MICHELANGELO ANTONIONI
Red Desert
There’s something that Antonioni does in this film, that I don’t think I’ve ever seen before. There are multiple shots where the scene appears out of focus, until Monica Vitti enters it, and we figure out that she’s what’s in focus. It was startling the first time it happened, and then I kept my eye out for it the rest of the time. It such an incredibly cool way to demonstrate the internal struggle this women is going through.
This is a very different kind of existential alienation story than I expected. The first Antonioni in color, I was picturing a kind of vast cinematic wandering about. I was expecting Vitti to be moving from place to place with little enthusiasm for life, except for maybe a random encounter here and there. This isn’t really that film at all. Instead it’s a character study of someone who has suffered some kind of brain trauma.
Vitti’s character was in a car accident, the seriousness of which is debated in the film. The result seems to be someone who is struggling with semi-diagnosed brain damage, and definitely with PTSD. She seems chemically and emotionally distanced from everything around her, literally unable to connect with her former self and life. We never see her before this happens, so we have no frame of reference for the true amount of damage, but it seems substantial.

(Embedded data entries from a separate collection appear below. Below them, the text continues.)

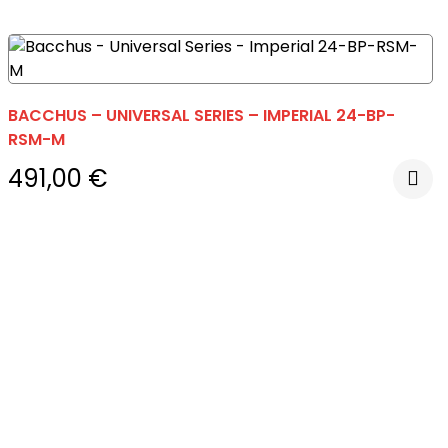
BACCHUS – UNIVERSAL SERIES – IMPERIAL 24-BP-
RSM-M
491,00
€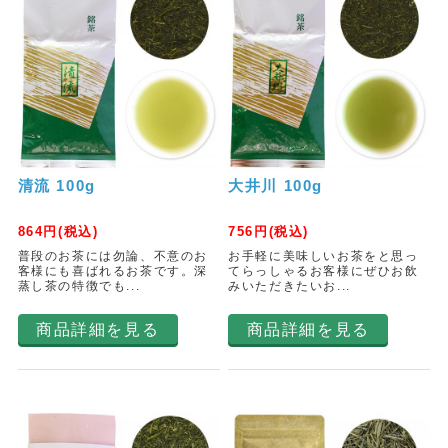
清流 100g
大井川 100g
864
円(税込)
756
円(税込)
普段のお茶には勿論、不意のお
お手軽に美味しいお茶をと思っ
客様にも喜ばれるお茶です。深
てらっしゃるお客様にぜひお飲
蒸し茶の特徴でも...
みいただきたいお...
商品詳細を見る
商品詳細を見る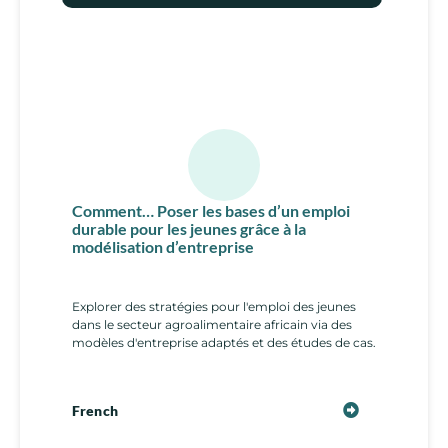
Comment… Poser les bases d’un emploi
durable pour les jeunes grâce à la
modélisation d’entreprise
Explorer des stratégies pour l'emploi des jeunes
dans le secteur agroalimentaire africain via des
modèles d'entreprise adaptés et des études de cas.
French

To her “rescue” is Corrado, played by extremely Italian actor, and future Dumbledore, Richard Harris. He sees this women in struggle and thinks “yeah, I’d like to get with that.” The entire thing is super rapey and gross. He basically just pursues her, acting like he connects with her situation, but he honestly seems to think she just needs to “get over it.” They finally have semi-consensual sex and he immediately is revealed to be completely useless. He cannot save her, he doesn’t even really try.

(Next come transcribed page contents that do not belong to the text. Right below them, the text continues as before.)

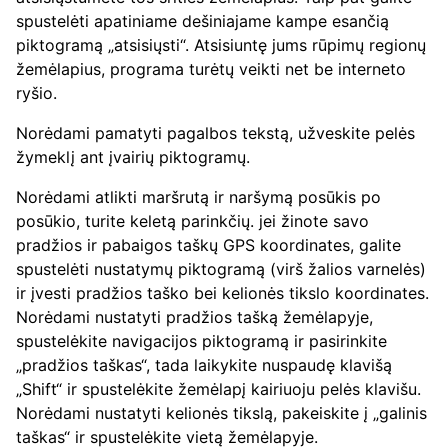
spustelėti apatiniame dešiniajame kampe esančią
piktogramą „atsisiųsti“. Atsisiuntę jums rūpimų regionų
žemėlapius, programa turėtų veikti net be interneto
ryšio.
Norėdami pamatyti pagalbos tekstą, užveskite pelės
žymeklį ant įvairių piktogramų.
Norėdami atlikti maršrutą ir naršymą posūkis po
posūkio, turite keletą parinkčių. jei žinote savo
pradžios ir pabaigos taškų GPS koordinates, galite
spustelėti nustatymų piktogramą (virš žalios varnelės)
ir įvesti pradžios taško bei kelionės tikslo koordinates.
Norėdami nustatyti pradžios tašką žemėlapyje,
spustelėkite navigacijos piktogramą ir pasirinkite
„pradžios taškas“, tada laikykite nuspaudę klavišą
„Shift“ ir spustelėkite žemėlapį kairiuoju pelės klavišu.
Norėdami nustatyti kelionės tikslą, pakeiskite į „galinis
taškas“ ir spustelėkite vietą žemėlapyje.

For a lot of the film I just kept wondering who was taking care of this women’s child, and wondering if this was another film made by a man who was completely clueless about how a family works. But it’s not that at all. Her detachment from her child, where she is clearly just playing the role she thinks she’s supposed to play, is the most depressing part of the entire thing. This women has lost her grip on everything and no one in her life has any care or desire to help her at all. It’s depressing. Beautiful and depressing.